HeavenOrHell Posted December 16, 2009 Posted December 16, 2009 I think I was just worried for myself thinking what if I have feelings for my ex for a long time, it is ok to go out with someone else. But you're right, you need to give things a chance with the new guy You deserve to be happy Heavenorhell....we are never really 100 percent ready for anything. We can only try. I am not with this new guy to help me move on. NO i am with him because i like him and am ready to start moving on.

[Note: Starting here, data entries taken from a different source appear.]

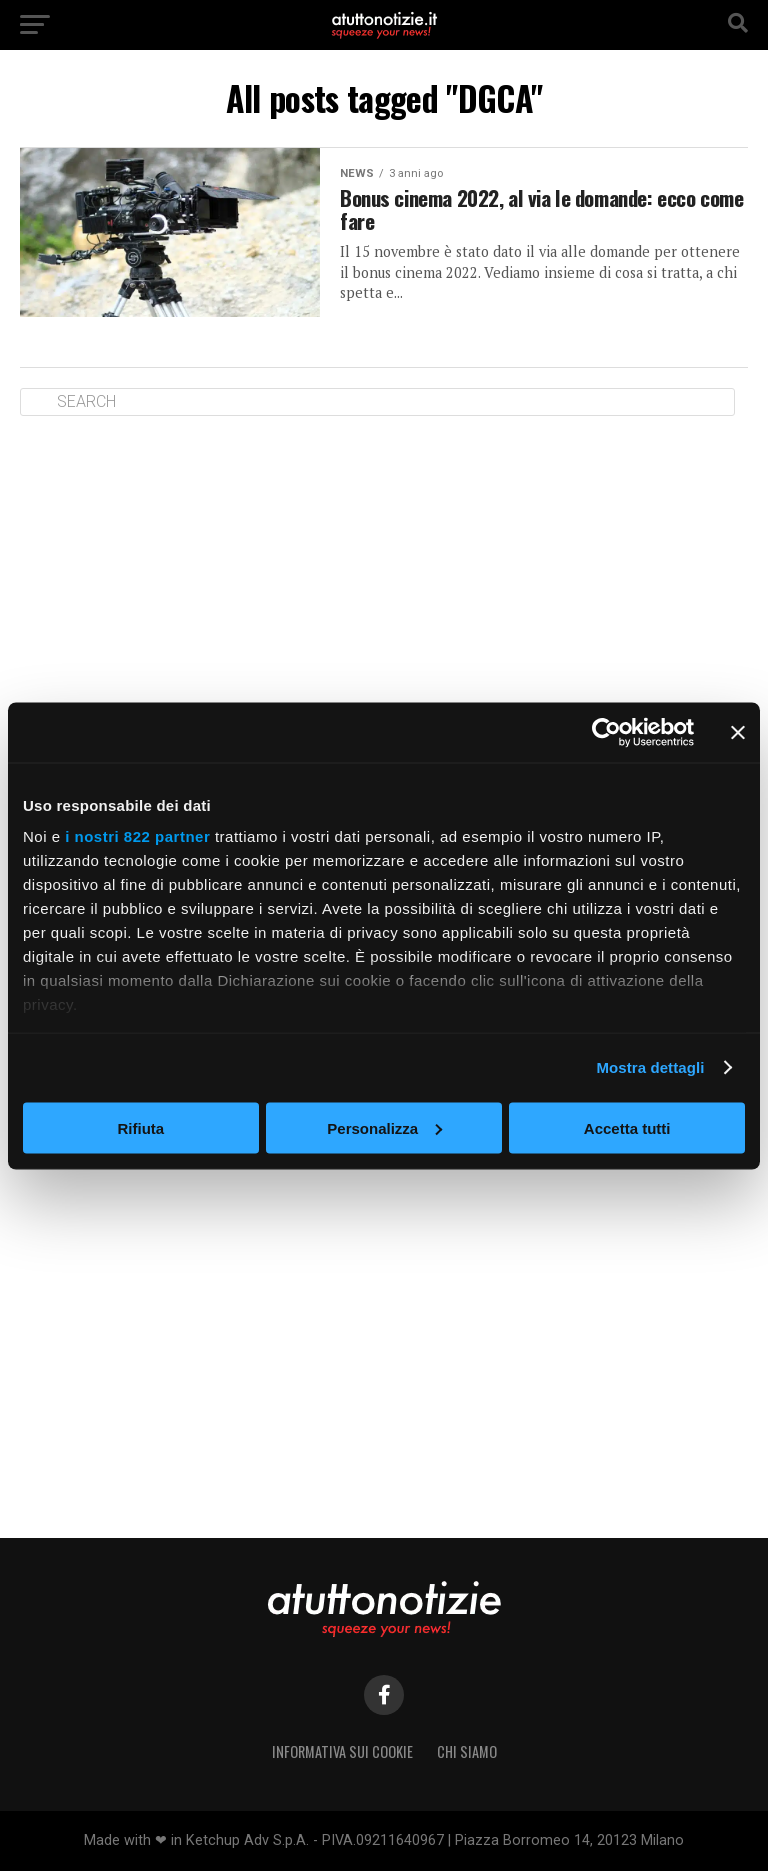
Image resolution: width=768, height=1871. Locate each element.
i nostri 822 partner (137, 836)
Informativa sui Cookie (342, 1751)
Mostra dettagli (650, 1067)
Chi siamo (467, 1751)
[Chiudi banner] (738, 732)
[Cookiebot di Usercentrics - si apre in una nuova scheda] (606, 732)
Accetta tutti (627, 1127)
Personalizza (384, 1127)
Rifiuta (140, 1127)
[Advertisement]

I am in no way in love with him. I was not in love w my ex when we started going out either. It takes time. If you find someone great that you see potential in...why let it pass?? Thats why its called a chance. Thanks heavenorhell im sure you will one day be there Thanks Ms Joolie. Yes i will take your advice and write a lot of things out. I have learned so much from that old relationship. Its all a process. It takes time....but you have to be a participant in your own recovery. You cant sit around waiting for the feelings to completely disappear for the ex. Thats not how it works. You have to help yourself along with the healing. Its called being strong. Its called resilience. I believe we can all do this.
DustySaltus Posted December 16, 2009 Posted December 16, 2009 Angelface, if your EX called you right now and said that he made a big mistake, what would you say? I've gotten that call a year and a half later with a previous ex (5 year relationship) and reacted with indifference. However, with my recent ex-fiance I still don't know how I would react. My gut would tell me not to pick up the phone but my heart my do something stupid.